O martelo da aliança foi batido durante um café da manhã no apartamento de Henrique. Depois do convescote, Rosalba disse que não poderia “prescindir do apoio, da força e da liderança” do peemedebista. A democrata ainda enalteceu a “expressão” que o deputado tem, atualmente, no cenário político nacional.
Líder na Câmara do partido do vice-presidente da República, Michel Temer, e, ainda, tido como dos interlocutores mais influentes do governo da presidenta Dilma Rousseff, Henrique se apressou em dizer que a aliança estadual com a gestão do DEM, adversário feroz da administração do PT, não lhe causa nenhum “constrangimento” com o Palácio do Planalto. Ele chegou até a dizer que a união teria a “simpatia” de Dilma.
O céu, porém, não é assim tão de brigadeiro, como pintado pelo líder peemedebista. Entre os aliados do Rio Grande do Norte, a aproximação com o DEM não foi nem um pouco bem vista. A deputada federal Fátima Bezerra (PT), por exemplo, disse não entender a postura dúbia do PMDB, que é aliado do PT em Brasília e, aqui no Estado, se une ao governo que tem à frente o partido que faz a oposição mais “raivosa” à gestão da presidenta Dilma Rousseff.
Fátima lembrou que o presidente nacional do DEM é o senador potiguar José Agripino Maia, fiador da eleição e da gestão de Rosalba Ciarlini. Jajá, como é conhecido o líder democrata, faz às vezes de franco atirador contra o governo federal desde o primeiro governo do ex-presidente Lula.
A incoerência ideológica, porém, parece não preocupar Henrique Alves. As atenções do peemedebista estão voltadas, na verdade, para 2014. O interesse dele é assegurar o apoio da governadora e do grupo do DEM ao seu projeto de disputar uma vaga de senador. Caso o plano dê certo e ele venha a ser eleito, a hegemonia da família Alves no Senado estaria assegurada, com Henrique e Garibaldi ocupando duas das três vagas do RN na Casa.
A aliança do PMDB com o DEM, embora politicamente forte, não é garantia da candidatura de Henrique ao Senado. Analistas políticos apostam que ele não se lançará numa situação extremamente favorável, com a vitória esteja assegurada por “W.O”. A ambição dele, dizem os observadores, é se tornar o “candidato de todos” em 2014.

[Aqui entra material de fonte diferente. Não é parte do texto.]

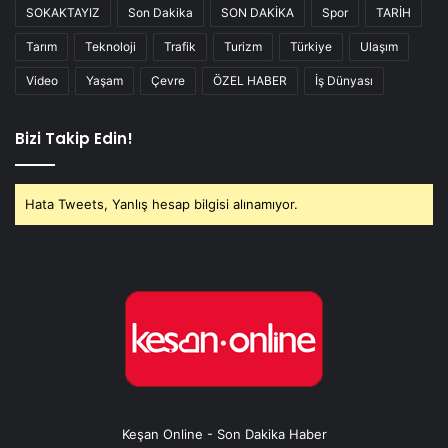
SOKAKTAYIZ
Son Dakika
SON DAKİKA
Spor
TARİH
Tarım
Teknoloji
Trafik
Turizm
Türkiye
Ulaşım
Video
Yaşam
Çevre
ÖZEL HABER
İş Dünyası
Bizi Takip Edin!
Hata Tweets, Yanlış hesap bilgisi alınamıyor.
Keşan Online - Son Dakika Haber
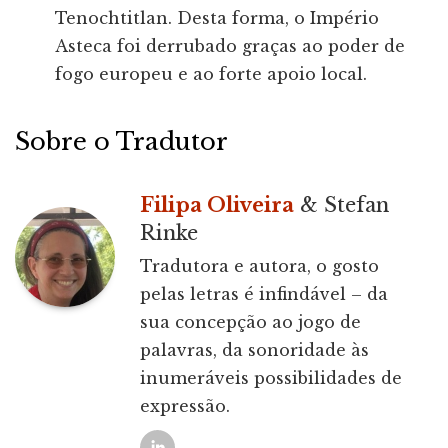
Tenochtitlan. Desta forma, o Império
Asteca foi derrubado graças ao poder de
fogo europeu e ao forte apoio local.
Sobre o Tradutor
Filipa Oliveira
& Stefan
Rinke
Tradutora e autora, o gosto
pelas letras é infindável – da
sua concepção ao jogo de
palavras, da sonoridade às
inumeráveis possibilidades de
expressão.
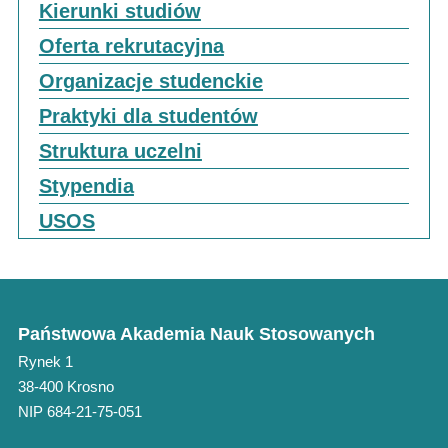
Kierunki studiów
Oferta rekrutacyjna
Organizacje studenckie
Praktyki dla studentów
Struktura uczelni
Stypendia
USOS
Państwowa Akademia Nauk Stosowanych
Rynek 1
38-400 Krosno
NIP 684-21-75-051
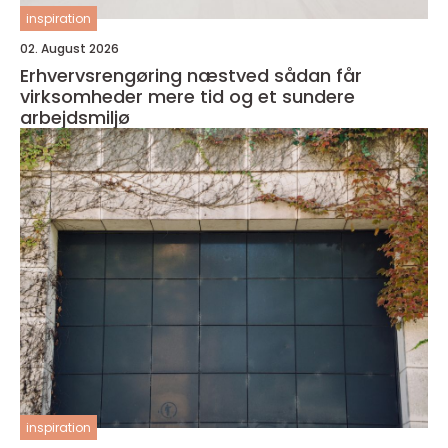
inspiration
02. August 2026
Erhvervsrengøring næstved sådan får
virksomheder mere tid og et sundere
arbejdsmiljø
inspiration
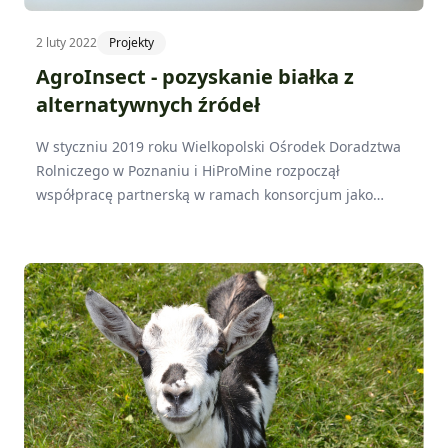
2 luty 2022
Projekty
AgroInsect - pozyskanie białka z
alternatywnych źródeł
W styczniu 2019 roku Wielkopolski Ośrodek Doradztwa
Rolniczego w Poznaniu i HiProMine rozpoczął
współpracę partnerską w ramach konsorcjum jako
grupa operacyjna Agroinsect. To właśnie grupa
Agroinsect zajęła się trudnym tematem pozyskania
białka z alternatywnych źródeł.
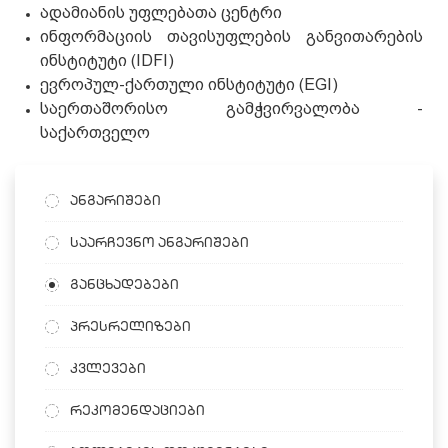
ადამიანის უფლებათა ცენტრი
ინფორმაციის თავისუფლების განვითარების
ინსტიტუტი (IDFI)
ევროპულ-ქართული ინსტიტუტი (EGI)
საერთაშორისო გამჭვირვალობა -
საქართველო
ანგარიშები
საარჩევნო ანგარიშები
განცხადებები
პრესრელიზები
კვლევები
რეკომენდაციები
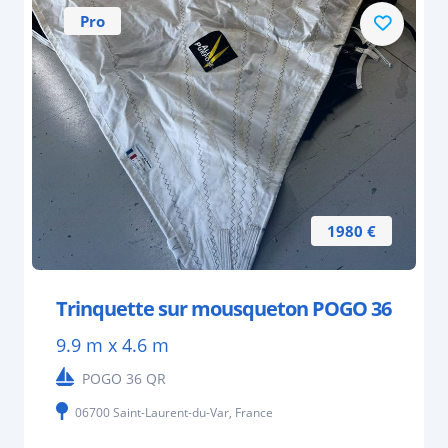
Pro
1980 €
Trinquette sur mousqueton POGO 36
9.9 m x 4.6 m
POGO 36 QR
06700 Saint-Laurent-du-Var, France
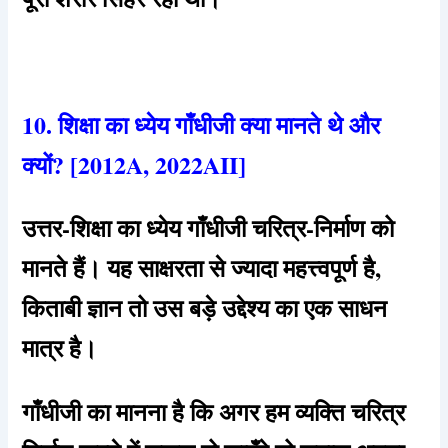
10. शिक्षा का ध्येय गाँधीजी क्या मानते थे और
क्यों? [2012A, 2022AII]
उत्तर-शिक्षा का ध्येय गाँधीजी चरित्र-निर्माण को
मानते हैं। यह साक्षरता से ज्यादा महत्त्वपूर्ण है,
किताबी ज्ञान तो उस बड़े उद्देश्य का एक साधन
मात्र है।
गाँधीजी का मानना है कि अगर हम व्यक्ति चरित्र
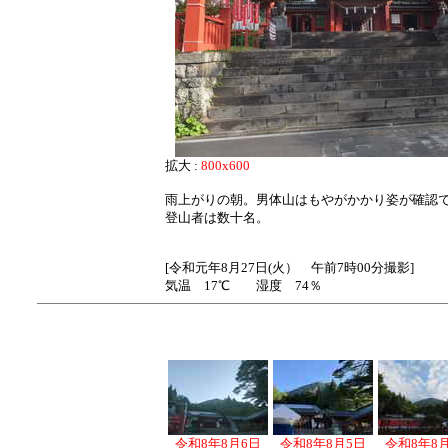
拡大 :
800x600
雨上がりの朝。男体山はもやがかかり姿が確認
登山者は数十名。
[令和元年8月27日(火） 午前7時00分撮影]
気温 17℃ 湿度 74％
令和8年8月6日
令和8年8月5日
令和8年8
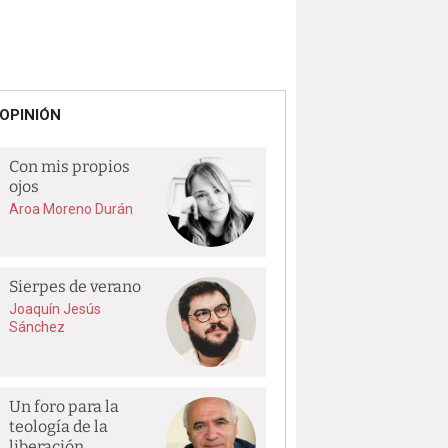
OPINIÓN
Con mis propios
ojos
Aroa Moreno Durán
Sierpes de verano
Joaquín Jesús
Sánchez
Un foro para la
teología de la
liberación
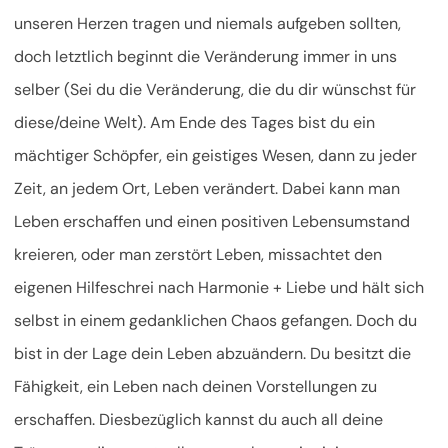
unseren Herzen tragen und niemals aufgeben sollten,
doch letztlich beginnt die Veränderung immer in uns
selber (Sei du die Veränderung, die du dir wünschst für
diese/deine Welt). Am Ende des Tages bist du ein
mächtiger Schöpfer, ein geistiges Wesen, dann zu jeder
Zeit, an jedem Ort, Leben verändert. Dabei kann man
Leben erschaffen und einen positiven Lebensumstand
kreieren, oder man zerstört Leben, missachtet den
eigenen Hilfeschrei nach Harmonie + Liebe und hält sich
selbst in einem gedanklichen Chaos gefangen. Doch du
bist in der Lage dein Leben abzuändern. Du besitzt die
Fähigkeit, ein Leben nach deinen Vorstellungen zu
erschaffen. Diesbezüglich kannst du auch all deine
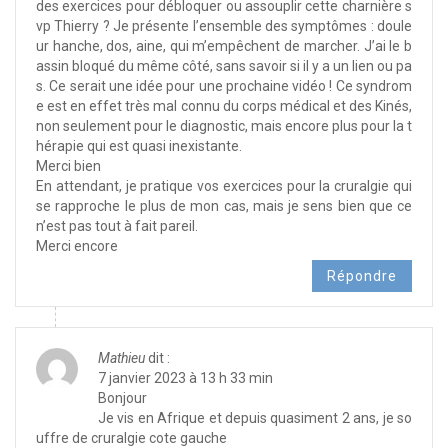
des exercices pour débloquer ou assouplir cette charnière s
vp Thierry ? Je présente l’ensemble des symptômes : doule
ur hanche, dos, aine, qui m’empêchent de marcher. J’ai le b
assin bloqué du même côté, sans savoir si il y a un lien ou pa
s. Ce serait une idée pour une prochaine vidéo ! Ce syndrom
e est en effet très mal connu du corps médical et des Kinés,
non seulement pour le diagnostic, mais encore plus pour la t
hérapie qui est quasi inexistante.
Merci bien
En attendant, je pratique vos exercices pour la cruralgie qui
se rapproche le plus de mon cas, mais je sens bien que ce
n’est pas tout à fait pareil.
Merci encore
Répondre
Mathieu
dit :
7 janvier 2023 à 13 h 33 min
Bonjour
Je vis en Afrique et depuis quasiment 2 ans, je so
uffre de cruralgie cote gauche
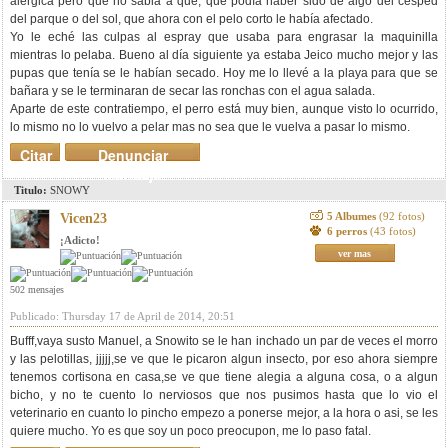
alérgica pero que no sabia a que, que podía haber sido de algo del césped
del parque o del sol, que ahora con el pelo corto le había afectado.
Yo le eché las culpas al espray que usaba para engrasar la maquinilla
mientras lo pelaba. Bueno al día siguiente ya estaba Jeico mucho mejor y las
pupas que tenía se le habían secado. Hoy me lo llevé a la playa para que se
bañara y se le terminaran de secar las ronchas con el agua salada.
Aparte de este contratiempo, el perro está muy bien, aunque visto lo ocurrido,
lo mismo no lo vuelvo a pelar mas no sea que le vuelva a pasar lo mismo.
Citar
Denunciar
mensaje
Titulo:
SNOWY
5 Albumes
(92 fotos)
Vicen23
6 perros
(43 fotos)
¡Adicto!
ver mas
502 mensajes
Publicado: Thursday 17 de April de 2014, 20:51
Bufff,vaya susto Manuel, a Snowito se le han inchado un par de veces el morro
y las pelotillas, jjjjj,se ve que le picaron algun insecto, por eso ahora siempre
tenemos cortisona en casa,se ve que tiene alegia a alguna cosa, o a algun
bicho, y no te cuento lo nerviosos que nos pusimos hasta que lo vio el
veterinario en cuanto lo pincho empezo a ponerse mejor, a la hora o asi, se les
quiere mucho. Yo es que soy un poco preocupon, me lo paso fatal.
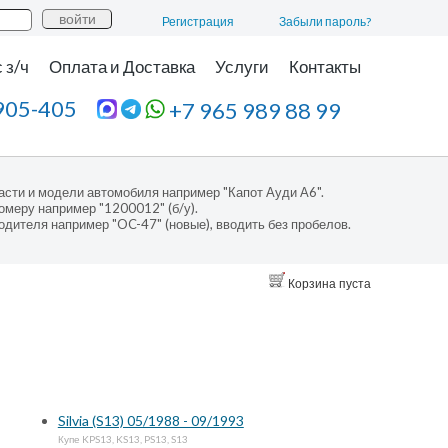
Регистрация
Забыли пароль?
 з/ч
Оплата и Доставка
Услуги
Контакты
905-405
+7 965 989 88 99
асти и модели автомобиля например "Капот Ауди А6".
омеру например "1200012" (б/у).
одителя например "OC-47" (новые), вводить без пробелов.
Корзина пуста
Silvia (S13) 05/1988 - 09/1993
Купе KPS13, KS13, PS13, S13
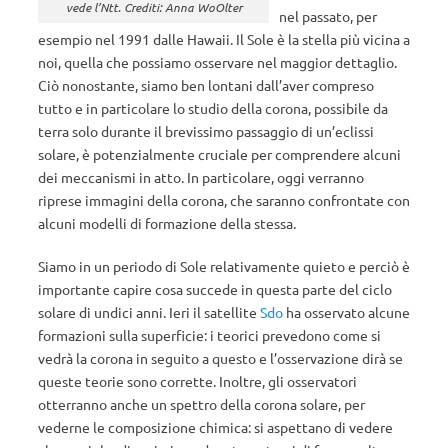
vede l’Ntt. Crediti: Anna WoOlter
nel passato, per
esempio nel 1991 dalle Hawaii. Il Sole è la stella più vicina a
noi, quella che possiamo osservare nel maggior dettaglio.
Ciò nonostante, siamo ben lontani dall’aver compreso
tutto e in particolare lo studio della corona, possibile da
terra solo durante il brevissimo passaggio di un’eclissi
solare, è potenzialmente cruciale per comprendere alcuni
dei meccanismi in atto. In particolare, oggi verranno
riprese immagini della corona, che saranno confrontate con
alcuni modelli di formazione della stessa.
Siamo in un periodo di Sole relativamente quieto e perciò è
importante capire cosa succede in questa parte del ciclo
solare di undici anni. Ieri il satellite
Sdo
ha osservato alcune
formazioni sulla superficie: i teorici prevedono come si
vedrà la corona in seguito a questo e l’osservazione dirà se
queste teorie sono corrette. Inoltre, gli osservatori
otterranno anche un spettro della corona solare, per
vederne le composizione chimica: si aspettano di vedere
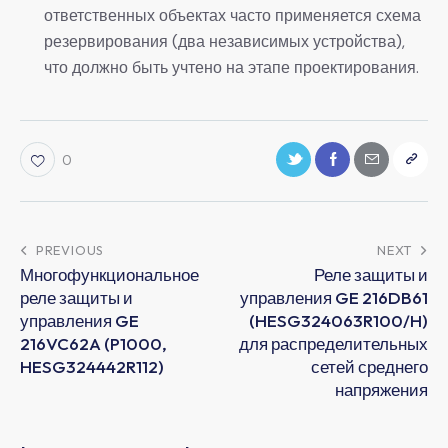
ответственных объектах часто применяется схема
резервирования (два независимых устройства),
что должно быть учтено на этапе проектирования.
0
PREVIOUS
NEXT
Многофункциональное
Реле защиты и
реле защиты и
управления GE 216DB61
управления GE
(HESG324063R100/H)
216VC62A (P1000,
для распределительных
HESG324442R112)
сетей среднего
напряжения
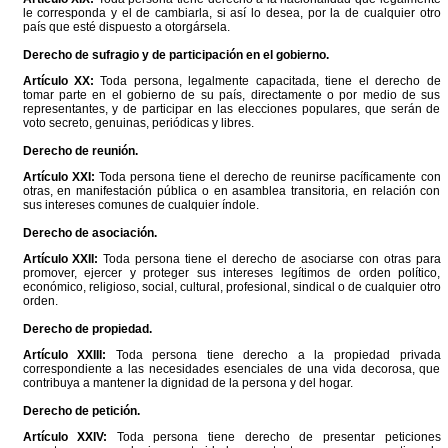
le corresponda y el de cambiarla, si así lo desea, por la de cualquier otro
país que esté dispuesto a otorgársela.
Derecho de sufragio y de participación en el gobierno.
Artículo XX:
Toda persona, legalmente capacitada, tiene el derecho de
tomar parte en el gobierno de su país, directamente o por medio de sus
representantes, y de participar en las elecciones populares, que serán de
voto secreto, genuinas, periódicas y libres.
Derecho de reunión.
Artículo XXI:
Toda persona tiene el derecho de reunirse pacíficamente con
otras, en manifestación pública o en asamblea transitoria, en relación con
sus intereses comunes de cualquier índole.
Derecho de asociación.
Artículo XXII:
Toda persona tiene el derecho de asociarse con otras para
promover, ejercer y proteger sus intereses legítimos de orden político,
económico, religioso, social, cultural, profesional, sindical o de cualquier otro
orden.
Derecho de propiedad.
Artículo XXIII:
Toda persona tiene derecho a la propiedad privada
correspondiente a las necesidades esenciales de una vida decorosa, que
contribuya a mantener la dignidad de la persona y del hogar.
Derecho de petición.
Artículo XXIV:
Toda persona tiene derecho de presentar peticiones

Mais uma vez, nuvens carregadas surgem para tornar escuro o claro céu desenhado pelo líder do PMDB. É que, no meio do caminho, há algumas pedras que precisam ser removidas. A primeira atende pelo nome do vice-governador Robinson Faria (PSD), que almeja o mesmo posto ambicionado pelo peemedebista em 2014. Além dele, há a ex-governadora Wilma de Faria (PSB) e a deputada federal Fátima Bezerra (PT) que também têm planos de disputar a vaga no Senado. Num cenário assim tão congestionado, com nomes igualmente competitivos, Henrique pode declinar do páreo.
A matemática de 2014, entretanto, passa antes pelo pleito de 2012. É consenso em todos os lados ideológicos que o sucesso ou o fracasso na sucessão municipal do próximo ano, principalmente em Natal e Mossoró, será determinante para o embate de dois anos mais tarde. Mas político nenhum, vocês sabem, dá ponto sem nó.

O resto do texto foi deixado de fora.